I don't even have to take a position on the blighted question of whether intelligence is genetically determined (or whether we can measure it meaningfully at all, or whether it's fixed at birth or fluid, or whether outcomes in intellectual performance are epigenetic). And I'm not. I'm just pointing out that your argument, the one I replied to, was literally vacuous.


> As I recall, the IQ heritability research was done with twin studies.

No, it wasn't. Such a set up is impossible because of lack of samples and sampling bias.

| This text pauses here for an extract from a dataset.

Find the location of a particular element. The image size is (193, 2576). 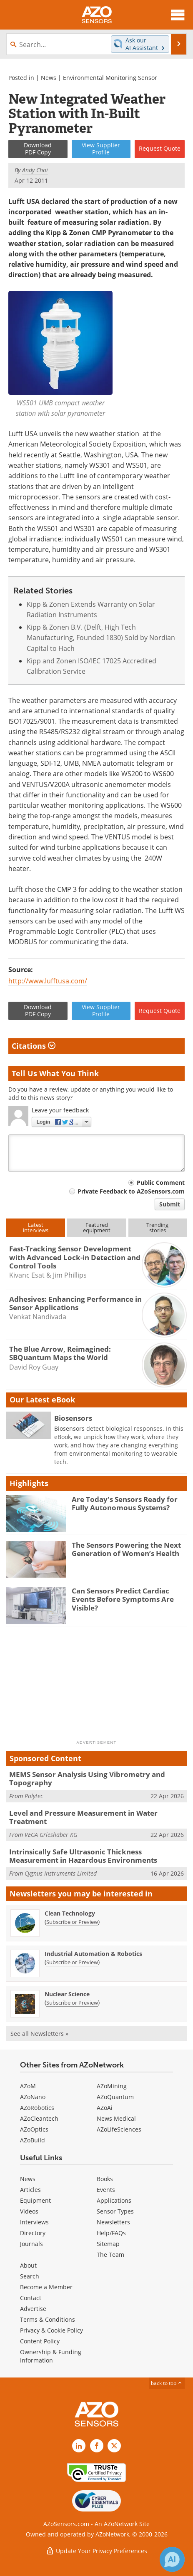

http://www.lufftusa.com/ is located at coordinates (47, 980).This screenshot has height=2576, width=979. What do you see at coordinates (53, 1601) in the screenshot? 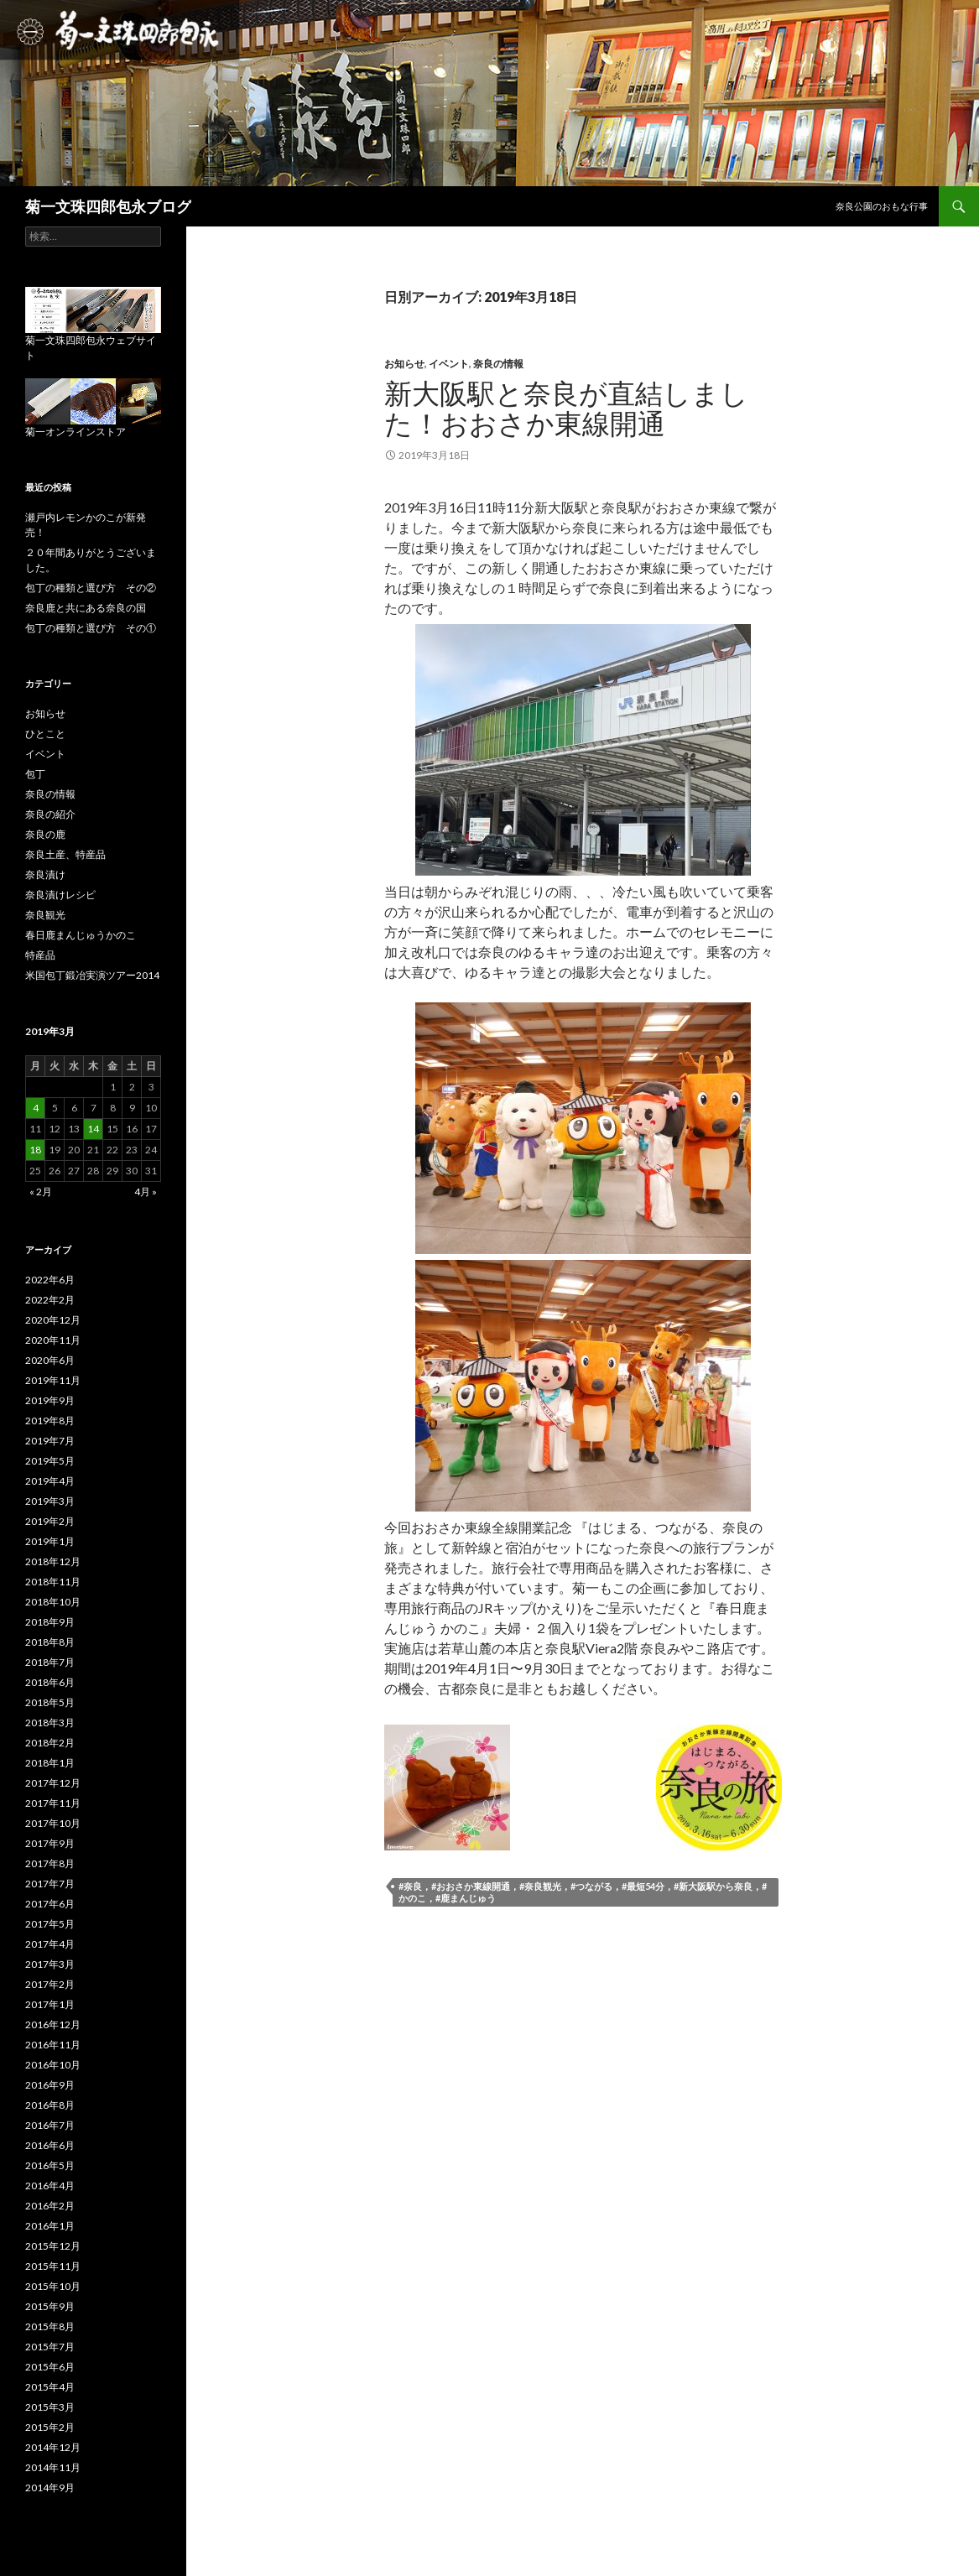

All that "IQ is X% heritable" means is that they ran a linear regression on a large data set and saw that the variance error in the regression reduced by X% when they plugged in parental IQ as a covariate in the regression.

This is a correlational study as causal studies are impossible. Correlational studies are inherently spurious and ignore lots of confounding factors. Nevertheless, we can say that what we routinely observe in real life - smart parents having smart kids, has been grounded in real data.

For getting effect of race on IQ you plug in race as a covariate. Typically, most of the race based IQ research remove parental IQ as a covariate. All of these regression based studies are dubious and there is no real way to correct it. A large data set of twins who were separated at birth could help, but there are caveats there as well.

As an aside, Jordan Peterson seems to love these race IQ regression models and likes to call them hard undeniable science. He immediately switched sides when talking about climate models and how these models can't be trusted, because the simple choice of covariate included creates absolutely unreliable and biased models.


Okay but that just implies that having a wide distribution of IQ is well adapted to our natural environment.


In the same sense as humans having a range of strength and speed is well adapted, sure. But athletics also tends to run in families.


We have relatively strong evidence for a significant degree of genetic determinism in athletic ability (at least for some sports). We do not for intelligence.